▸ Required work: Each record should be given back exactly, with none missing.

(Saved data entries)
☆ ☆ ☆ ☆ ☆

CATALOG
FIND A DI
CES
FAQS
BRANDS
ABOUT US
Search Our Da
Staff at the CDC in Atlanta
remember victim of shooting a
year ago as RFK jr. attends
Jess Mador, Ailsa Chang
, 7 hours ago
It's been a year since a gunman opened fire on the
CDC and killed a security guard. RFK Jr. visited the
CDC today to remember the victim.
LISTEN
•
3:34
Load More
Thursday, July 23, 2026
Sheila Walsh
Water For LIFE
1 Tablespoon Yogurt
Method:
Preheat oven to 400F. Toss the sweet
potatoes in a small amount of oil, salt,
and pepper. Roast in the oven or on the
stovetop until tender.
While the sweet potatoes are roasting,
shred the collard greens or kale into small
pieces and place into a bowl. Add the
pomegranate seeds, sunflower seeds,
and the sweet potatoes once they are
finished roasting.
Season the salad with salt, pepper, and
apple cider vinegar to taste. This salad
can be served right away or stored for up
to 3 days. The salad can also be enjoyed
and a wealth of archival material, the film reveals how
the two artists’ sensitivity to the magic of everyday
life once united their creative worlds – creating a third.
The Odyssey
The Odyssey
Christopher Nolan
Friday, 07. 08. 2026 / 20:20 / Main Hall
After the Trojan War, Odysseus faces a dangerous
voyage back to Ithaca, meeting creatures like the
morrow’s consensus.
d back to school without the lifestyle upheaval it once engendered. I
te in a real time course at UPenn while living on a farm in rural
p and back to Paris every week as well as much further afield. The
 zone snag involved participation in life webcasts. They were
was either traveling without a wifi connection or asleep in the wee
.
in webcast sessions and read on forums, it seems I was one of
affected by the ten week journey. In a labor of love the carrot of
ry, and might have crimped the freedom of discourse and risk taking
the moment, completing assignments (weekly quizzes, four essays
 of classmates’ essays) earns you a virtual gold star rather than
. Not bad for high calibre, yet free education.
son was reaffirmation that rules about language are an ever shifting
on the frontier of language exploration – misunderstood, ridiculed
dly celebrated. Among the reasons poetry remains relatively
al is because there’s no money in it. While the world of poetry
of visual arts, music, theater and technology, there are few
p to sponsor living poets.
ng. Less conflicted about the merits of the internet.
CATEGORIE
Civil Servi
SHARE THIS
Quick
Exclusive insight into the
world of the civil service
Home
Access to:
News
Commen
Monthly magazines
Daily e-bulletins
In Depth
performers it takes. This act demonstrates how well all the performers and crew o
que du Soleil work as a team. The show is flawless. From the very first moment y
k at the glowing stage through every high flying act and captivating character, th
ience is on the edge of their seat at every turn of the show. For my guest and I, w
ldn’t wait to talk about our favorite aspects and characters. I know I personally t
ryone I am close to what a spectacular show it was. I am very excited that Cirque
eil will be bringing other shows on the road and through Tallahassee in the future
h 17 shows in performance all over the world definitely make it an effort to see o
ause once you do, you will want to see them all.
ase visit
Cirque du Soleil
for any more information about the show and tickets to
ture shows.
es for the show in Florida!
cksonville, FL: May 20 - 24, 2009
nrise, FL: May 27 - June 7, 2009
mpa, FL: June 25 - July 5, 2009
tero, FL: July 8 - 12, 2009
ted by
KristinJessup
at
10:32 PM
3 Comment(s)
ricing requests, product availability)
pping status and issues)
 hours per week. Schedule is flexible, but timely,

☆ ☆ ☆ ☆ ☆

▸ Result for this exercise:
CATALOG
FIND A DI
CES
FAQS
BRANDS
ABOUT US
Search Our Da
Staff at the CDC in Atlanta
remember victim of shooting a
year ago as RFK jr. attends
Jess Mador, Ailsa Chang
, 7 hours ago
It's been a year since a gunman opened fire on the
CDC and killed a security guard. RFK Jr. visited the
CDC today to remember the victim.
LISTEN
•
3:34
Load More
Thursday, July 23, 2026
Sheila Walsh
Water For LIFE
1 Tablespoon Yogurt
Method:
Preheat oven to 400F. Toss the sweet
potatoes in a small amount of oil, salt,
and pepper. Roast in the oven or on the
stovetop until tender.
While the sweet potatoes are roasting,
shred the collard greens or kale into small
pieces and place into a bowl. Add the
pomegranate seeds, sunflower seeds,
and the sweet potatoes once they are
finished roasting.
Season the salad with salt, pepper, and
apple cider vinegar to taste. This salad
can be served right away or stored for up
to 3 days. The salad can also be enjoyed
and a wealth of archival material, the film reveals how
the two artists’ sensitivity to the magic of everyday
life once united their creative worlds – creating a third.
The Odyssey
The Odyssey
Christopher Nolan
Friday, 07. 08. 2026 / 20:20 / Main Hall
After the Trojan War, Odysseus faces a dangerous
voyage back to Ithaca, meeting creatures like the
morrow’s consensus.
d back to school without the lifestyle upheaval it once engendered. I
te in a real time course at UPenn while living on a farm in rural
p and back to Paris every week as well as much further afield. The
 zone snag involved participation in life webcasts. They were
was either traveling without a wifi connection or asleep in the wee
.
in webcast sessions and read on forums, it seems I was one of
affected by the ten week journey. In a labor of love the carrot of
ry, and might have crimped the freedom of discourse and risk taking
the moment, completing assignments (weekly quizzes, four essays
 of classmates’ essays) earns you a virtual gold star rather than
. Not bad for high calibre, yet free education.
son was reaffirmation that rules about language are an ever shifting
on the frontier of language exploration – misunderstood, ridiculed
dly celebrated. Among the reasons poetry remains relatively
al is because there’s no money in it. While the world of poetry
of visual arts, music, theater and technology, there are few
p to sponsor living poets.
ng. Less conflicted about the merits of the internet.
CATEGORIE
Civil Servi
SHARE THIS
Quick
Exclusive insight into the
world of the civil service
Home
Access to:
News
Commen
Monthly magazines
Daily e-bulletins
In Depth
performers it takes. This act demonstrates how well all the performers and crew o
que du Soleil work as a team. The show is flawless. From the very first moment y
k at the glowing stage through every high flying act and captivating character, th
ience is on the edge of their seat at every turn of the show. For my guest and I, w
ldn’t wait to talk about our favorite aspects and characters. I know I personally t
ryone I am close to what a spectacular show it was. I am very excited that Cirque
eil will be bringing other shows on the road and through Tallahassee in the future
h 17 shows in performance all over the world definitely make it an effort to see o
ause once you do, you will want to see them all.
ase visit
Cirque du Soleil
for any more information about the show and tickets to
ture shows.
es for the show in Florida!
cksonville, FL: May 20 - 24, 2009
nrise, FL: May 27 - June 7, 2009
mpa, FL: June 25 - July 5, 2009
tero, FL: July 8 - 12, 2009
ted by
KristinJessup
at
10:32 PM
3 Comment(s)
ricing requests, product availability)
pping status and issues)
 hours per week. Schedule is flexible, but timely,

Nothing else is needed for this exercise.